Outro desafio está na complexidade do fenômeno, pois a formação de estudantes na universidade não depende somente da política de ensino, mas especialmente de fatores sociais, econômicos, culturais e acadêmicos. É preciso expandir a compreensão da evasão enquanto problema público, mapeando marcadores das desigualdades sociais e implementando políticas públicas que garantam igualdade nas condições de permanência e de conclusão da graduação, com ênfase no aprimoramento dos programas e projetos de assistência ao estudante. Contudo, é preciso ir além para garantir, além da permanência, a conclusão do curso e a futura inserção profissional em ocupações compatíveis com a formação universitária.
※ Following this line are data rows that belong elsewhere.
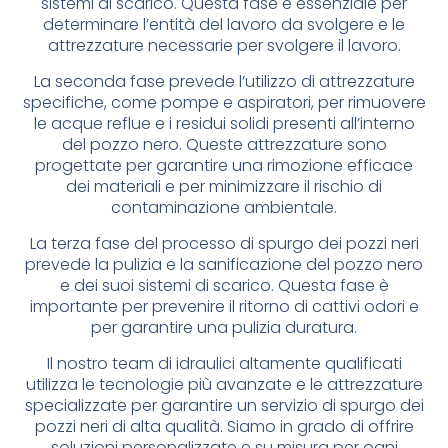
sistemi di scarico. Questa fase è essenziale per
determinare l’entità del lavoro da svolgere e le
attrezzature necessarie per svolgere il lavoro.
La seconda fase prevede l’utilizzo di attrezzature
specifiche, come pompe e aspiratori, per rimuovere
le acque reflue e i residui solidi presenti all’interno
del pozzo nero. Queste attrezzature sono
progettate per garantire una rimozione efficace
dei materiali e per minimizzare il rischio di
contaminazione ambientale.
La terza fase del processo di spurgo dei pozzi neri
prevede la pulizia e la sanificazione del pozzo nero
e dei suoi sistemi di scarico. Questa fase è
importante per prevenire il ritorno di cattivi odori e
per garantire una pulizia duratura.
Il nostro team di idraulici altamente qualificati
utilizza le tecnologie più avanzate e le attrezzature
specializzate per garantire un servizio di spurgo dei
pozzi neri di alta qualità. Siamo in grado di offrire
soluzioni personalizzate e su misura per ogni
Quanto às limitações deste estudo, destaca-se o fato de ter sido realizado em um lócus estrito, o que limita a projeção de seus resultados a outras realidades. Além disso, a amostra de estudantes foi somente de 15% da população total de evadidos, o que restringe a generalização dos dados e uma compreensão mais aprofundada acerca do fenômeno da evasão no lócus de estudo. Também não foi possível implementar as ações sugeridas, a fim de comprovar sua efetividade e viabilidade no contexto real da universidade.
Por outro lado, o estudo permitiu compreender o perfil, as motivações e explorar relatos associados à evasão para um grupo relevante de estudantes universitários, superando uma das principais dificuldades de estudos sobre o tema, que é o de obter uma interlocução com esses sujeitos. As vivências e experiências dos estudantes pesquisados podem repercutir em sintonia com a realidade de outros estudantes do ensino superior no Brasil e servir como parâmetro para que outras universidades planejem ações direcionadas à permanência na graduação.